Alors, bien sûr, même si c'est un cœur tendre, Bellion rebondit comme un poisson volant le ferait sur le plancher des vaches. «J'ai décidé de continuer, pas de me faire guider par la peur. Je vais aller voir les mers du Sud, si je ne le fais pas, je le regretterai toute ma vie». Capitaine courageux! Le bateau file.
Recharger les batteries
Le voilà parvenu au large du cap de Bonne Espérance. Et puis surgit de nouveau la malchance. Il casse son safran. Les conditions sont dantesques : Il a «peur de démâter», «tout était blanc, ça fumait». Et puis toujours, encore, il faut qu'il se repose, recharge ses batteries, dorme enfin. Finalement, il réussit à réparer. Re-larmes : «putain, j'ai réussi, le safran est à sa place, le bateau est dans un vrac monumental, je suis fier, j'ai cru abandonner cent fois». Il n'est pas encore arrivé, mais il savoure déjà son truc : «aujourd'hui est un jour spécial, j'ai réussi mon Vendée Globe! En tant qu'homme, je suis allé au-delà de ce que je pensais». Cela fait quarante jours qu'il est parti. Il lui reste deux mois.

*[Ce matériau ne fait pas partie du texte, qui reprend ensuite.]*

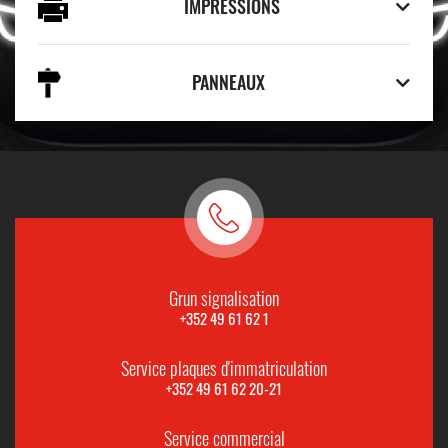
IMPRESSIONS
PANNEAUX
Grun signalisation
+352 49 61 62 1
Service plaques d'immatriculation
+352 49 61 62 20-21
Service commercial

Mais cette histoire ne serait rien sans l'embarcation qu'il mène. «J'adore mon bateau, je suis complètement amoureux de lui», lâche Eric «je lui parle beaucoup, il a assuré, il a tellement envie de finir, allez vas-y mon poteau! Mon bateau, moi je me plains et toi tu avances…» A ce stade, on se demande s'il n'a pas largué les amarres pour de bon… Heureusement, le soir de Noël, deux concurrents font leur magique apparition, sous les hourras d'Eric Bellion, tellement heureux d'avoir enfin un peu de compagnie.

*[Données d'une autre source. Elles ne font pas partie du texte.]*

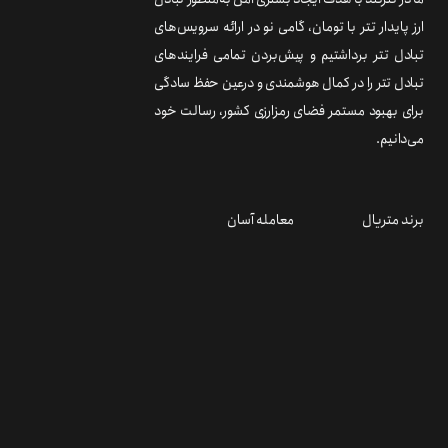
ارز پایدار تتر با تومان، گامی نو در ارائه سرویس‌های
تبادل تتر برداشتیم و پیش‌بردن تمامی فرایندهای
تبادل تتر را در کمال هوشمندی و درعین حفظ سادگی
برای بهبود مستمر فضای رمزارزی کشور، رسالت خود
می‌دانیم.
برند متریال
معامله آسان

Puis le marin arrive au Cap Horn. Mais, désormais loup de mer, il relativise : «je savais pas que j'en étais capable, mais j'en étais capable… Mais ce n'est pas pour autant que c'en est terminé des dépressions!». Il lui reste douze jours de course. Le bateau file. Et Bellion s'émeut du petit sifflement que produit le safran.